Meeting and Greeting the Crusaders in Africa
These days the so-called scramble for Africa runs through Mali, and in two directions. As the British, the Italians, the Germans, the Spanish, the Dutch, the Belgians and the Danish follow the French into northwest Africa, the Africans rush up to meet them, as if these white people were old friends coming to visit, again. Cargo planes ferry French fighters and equipment into the Mali desert, where they search for jihadists—Muslim fighters that are politically indistinguishable from the ones the Europeans and the Americans backed in Libya, and are now arming, in Syria.
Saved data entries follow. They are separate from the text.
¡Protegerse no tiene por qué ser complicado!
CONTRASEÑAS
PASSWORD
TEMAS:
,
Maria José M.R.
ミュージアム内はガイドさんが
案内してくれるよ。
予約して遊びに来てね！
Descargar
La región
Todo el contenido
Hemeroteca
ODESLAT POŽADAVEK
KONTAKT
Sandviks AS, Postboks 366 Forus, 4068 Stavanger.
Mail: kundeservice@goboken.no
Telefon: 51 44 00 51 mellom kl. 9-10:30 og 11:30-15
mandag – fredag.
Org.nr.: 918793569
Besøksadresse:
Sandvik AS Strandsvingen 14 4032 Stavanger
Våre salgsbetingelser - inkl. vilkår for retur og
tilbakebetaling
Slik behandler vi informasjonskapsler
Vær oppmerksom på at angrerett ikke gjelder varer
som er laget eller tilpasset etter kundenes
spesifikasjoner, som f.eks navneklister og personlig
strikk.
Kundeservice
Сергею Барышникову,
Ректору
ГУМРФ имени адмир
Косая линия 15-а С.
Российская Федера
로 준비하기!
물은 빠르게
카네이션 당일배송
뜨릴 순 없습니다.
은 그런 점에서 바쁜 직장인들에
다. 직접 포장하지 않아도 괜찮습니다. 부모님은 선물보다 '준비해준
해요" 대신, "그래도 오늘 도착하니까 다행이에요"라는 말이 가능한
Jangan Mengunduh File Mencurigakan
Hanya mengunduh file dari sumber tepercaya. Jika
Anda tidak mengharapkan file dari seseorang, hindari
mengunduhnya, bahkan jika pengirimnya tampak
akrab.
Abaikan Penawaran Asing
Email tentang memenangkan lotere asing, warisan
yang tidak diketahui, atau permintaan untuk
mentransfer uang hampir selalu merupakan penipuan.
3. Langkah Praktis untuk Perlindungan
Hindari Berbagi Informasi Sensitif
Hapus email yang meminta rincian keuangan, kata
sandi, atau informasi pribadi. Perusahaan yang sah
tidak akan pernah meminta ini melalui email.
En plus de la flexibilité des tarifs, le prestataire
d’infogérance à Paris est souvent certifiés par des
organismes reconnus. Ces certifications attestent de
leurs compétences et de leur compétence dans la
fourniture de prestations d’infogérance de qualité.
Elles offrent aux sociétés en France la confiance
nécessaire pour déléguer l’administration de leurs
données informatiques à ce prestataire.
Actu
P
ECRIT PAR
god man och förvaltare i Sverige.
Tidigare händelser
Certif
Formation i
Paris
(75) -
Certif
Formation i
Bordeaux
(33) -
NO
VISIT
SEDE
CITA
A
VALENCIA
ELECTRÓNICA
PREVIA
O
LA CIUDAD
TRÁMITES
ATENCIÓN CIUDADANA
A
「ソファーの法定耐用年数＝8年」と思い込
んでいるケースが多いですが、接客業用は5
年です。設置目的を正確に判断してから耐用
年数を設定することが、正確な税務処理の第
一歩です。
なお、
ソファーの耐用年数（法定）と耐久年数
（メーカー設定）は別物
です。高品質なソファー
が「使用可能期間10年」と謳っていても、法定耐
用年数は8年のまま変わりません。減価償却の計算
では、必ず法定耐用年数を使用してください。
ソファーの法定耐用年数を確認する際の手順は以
If the Mali operation takes much longer—which it certainly will—the United States will assume much of the airlift duties, since no other nation in the world has the capacity to resupply a long war on the African continent. Cracking northern Africa wide open is a job for a superpower—which is fine with the Americans. Don Yamamoto, the deputy assistant secretary of state for African affairs, was hanging around the African Union meeting in Ethiopia, where African officials were handing out orders and directives to other Africans, as if they were actually in charge of something. Yamamoto predicted that “it could take several years” for the Mali mission to be completed. “This is only the first phase,” he said. So, what is that mission? Will it take the combined forces of the United States, France, much of the rest of NATO, and of soldiers from all over Africa to defeat, at most, a few thousand jihadists in a treeless desert? Do the Europeans and the Americans really have to stay so long?
Oh yes, said deputy secretary Yamamoto. He claims, “A lot of the rebel groups that are now fighting in the region were under Gaddafi’s troops.” Ah, so that’s how the U.S. will tell the story.
It’s true that many Tuareg nationalists seeking independence for their homeland in northern Mali worked with Gaddafi’s security forces, and emerged from Libya heavily armed. But, no sooner had the secular Tuareg rebellion begun than it was overwhelmed by Muslim fundamentalists—jihadists who were Gaddafi’s sworn enemies. The jihadists, many of them foreigners, could be run out of the cities of Mali and militarily contained with little effort. But, the Tuaregs live there, and always have. It is, therefore, necessary for the United States to claim that the entire Tuareg people—several million of them—are infested with jihadism, and that this will require a long-term Euro-American presence in Mali and the region.
The French are leading the charge into the desert in Mali, but the U.S. has much bigger plans for Africa. Deputy secretary Yamamoto told reporters that the U.S. would like to see the Mali operation evolve into an African-led affair, like the African Union mission in Somalia. However, although 17,000 Africans do the fighting in Somalia, the operation is actually run by the U.S. military and the CIA, and paid for largely by the Americans.
AFRICOM is now assisting six of Mali’s regional neighbors—Niger, Chad, Nigeria, Senegal, Burkina Faso and Togo—with their transport and equipment needs for the fighting ahead. Those countries’ militaries will always want American guns and financing—which means AFRICOM will never leave. At least, that’s the plan.